Key Facts
• Long-term interest rates in Japan have exceeded the 2% threshold, reaching a 25-year high.
• Capula Investment Management, founded in 2005 in the UK, operates 8 global offices with over 450 staff.
• Capula manages approximately $35 billion (about ¥5.5 trillion) in assets.
• Core business: relative value trading of government bonds using leverage on mispriced bonds.
• Investors include sovereign wealth funds, pension funds, and life insurers worldwide.
• Japan’s supplementary budget rose to ¥18.3 trillion, with total bond issuance increasing from ¥171 trillion to ¥178 trillion.
• Bank of Japan’s policy rate exceeded 0.5% on January 19, 2026, with real interest rates still deeply negative.
• Market expects BOJ to raise rates about twice a year, potentially surpassing 1% by 2026.
• Rising long-term rates in 2024–2025 resemble a “mini Truss shock,” especially in ultra-long 40-year bonds.
• Increased fiscal spending under Prime Minister Takaichi includes defense, pushing debt-to-GDP ratio to 2% and possibly over 3% next year.
• Yen is weakening against the dollar due to negative real rates and capital outflows; government may intervene in forex markets.
• Exchange rates depend on bilateral interest rates and economic trends; sustained US inflationary growth may limit yen appreciation.
Summary
Masao Asai, co-founder of UK-based Capula Investment Management, highlights Japan’s rising long-term interest rates surpassing 2%, marking a 25-year peak. Capula specializes in leveraged relative value trades on government bonds, managing $35 billion globally. Japan’s aggressive fiscal policy under Prime Minister Takaichi, including a ¥18.3 trillion supplementary budget and increased bond issuance, drives rate hikes.
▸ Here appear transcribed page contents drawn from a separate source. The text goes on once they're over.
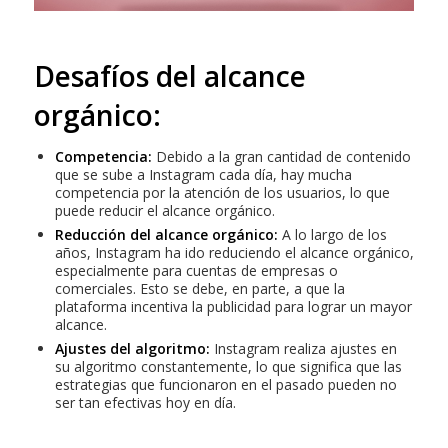
Desafíos del alcance
orgánico:
Competencia:
Debido a la gran cantidad de contenido
que se sube a Instagram cada día, hay mucha
competencia por la atención de los usuarios, lo que
puede reducir el alcance orgánico.
Reducción del alcance orgánico:
A lo largo de los
años, Instagram ha ido reduciendo el alcance orgánico,
especialmente para cuentas de empresas o
comerciales. Esto se debe, en parte, a que la
plataforma incentiva la publicidad para lograr un mayor
alcance.
Ajustes del algoritmo:
Instagram realiza ajustes en
su algoritmo constantemente, lo que significa que las
estrategias que funcionaron en el pasado pueden no
ser tan efectivas hoy en día.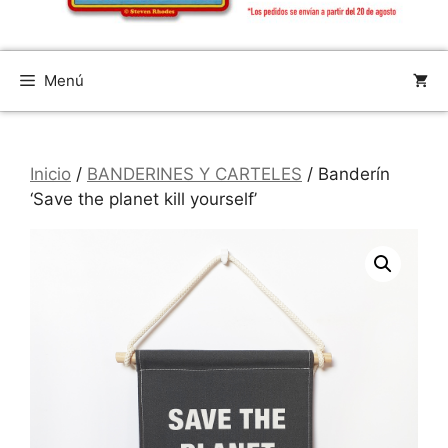
Menú
Inicio
/
BANDERINES Y CARTELES
/ Banderín
‘Save the planet kill yourself’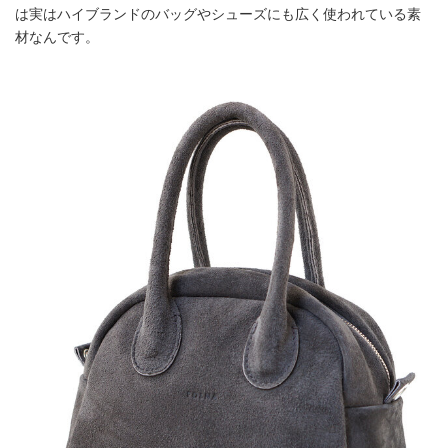
は実はハイブランドのバッグやシューズにも広く使われている素
材なんです。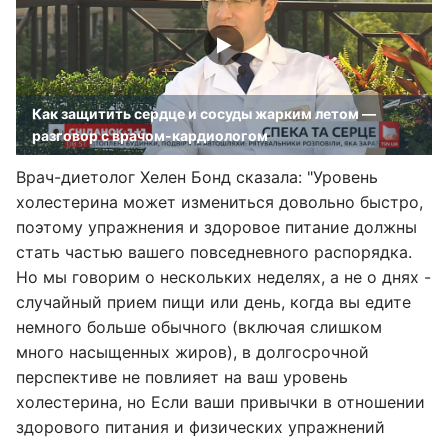
Как защитить сердце и сосуды жарким летом —
разговор с врачом-кардиологом
Врач-диетолог Хелен Бонд сказала: "Уровень
холестерина может измениться довольно быстро,
поэтому упражнения и здоровое питание должны
стать частью вашего повседневного распорядка.
Но мы говорим о нескольких неделях, а не о днях -
случайный прием пищи или день, когда вы едите
немного больше обычного (включая слишком
много насыщенных жиров), в долгосрочной
перспективе не повлияет на ваш уровень
холестерина, но Если ваши привычки в отношении
здорового питания и физических упражнений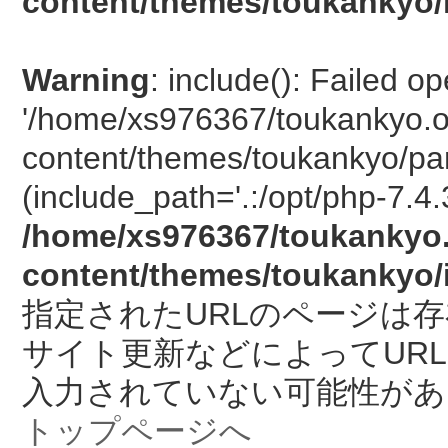
content/themes/toukankyo/
Warning
: include(): Failed o
'/home/xs976367/toukankyo.o
content/themes/toukankyo/pan
(include_path='.:/opt/php-7.4.
/home/xs976367/toukankyo.
content/themes/toukankyo/
指定されたURLのページは
サイト更新などによってUR
入力されていない可能性があ
トップページへ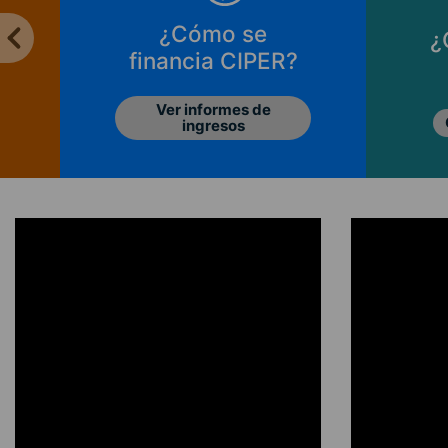
¿Cómo se
¿
financia CIPER?
Ver informes de
ingresos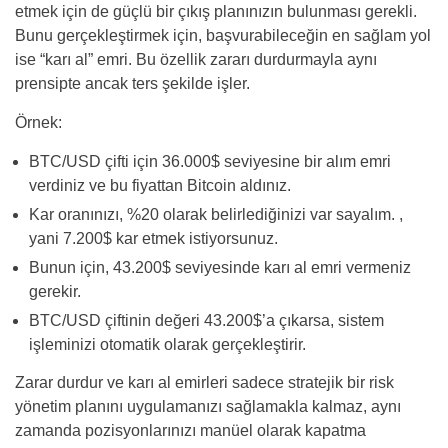
etmek için de güçlü bir çıkış planınızın bulunması gerekli.
Bunu gerçekleştirmek için, başvurabileceğin en sağlam yol
ise “karı al” emri. Bu özellik zararı durdurmayla aynı
prensipte ancak ters şekilde işler.
Örnek:
BTC/USD çifti için 36.000$ seviyesine bir alım emri
verdiniz ve bu fiyattan Bitcoin aldınız.
Kar oranınızı, %20 olarak belirlediğinizi var sayalım. ,
yani 7.200$ kar etmek istiyorsunuz.
Bunun için, 43.200$ seviyesinde karı al emri vermeniz
gerekir.
BTC/USD çiftinin değeri 43.200$’a çıkarsa, sistem
işleminizi otomatik olarak gerçekleştirir.
Zarar durdur ve karı al emirleri sadece stratejik bir risk
yönetim planını uygulamanızı sağlamakla kalmaz, aynı
zamanda pozisyonlarınızı manüel olarak kapatma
The Bank of Japan’s policy rate recently exceeded 0.5%, with markets anticipating further increases to over 1% by 2026. Asai describes the current bond market conditions as a “mini Truss shock,” reflecting sharp rises in ultra-long bonds. The yen’s depreciation against the dollar continues amid negative real interest rates and capital outflows, with potential government intervention expected. Exchange rate movements will depend on comparative interest rates and economic performance, with sustained US inflationary growth likely limiting yen strength despite BOJ rate hikes.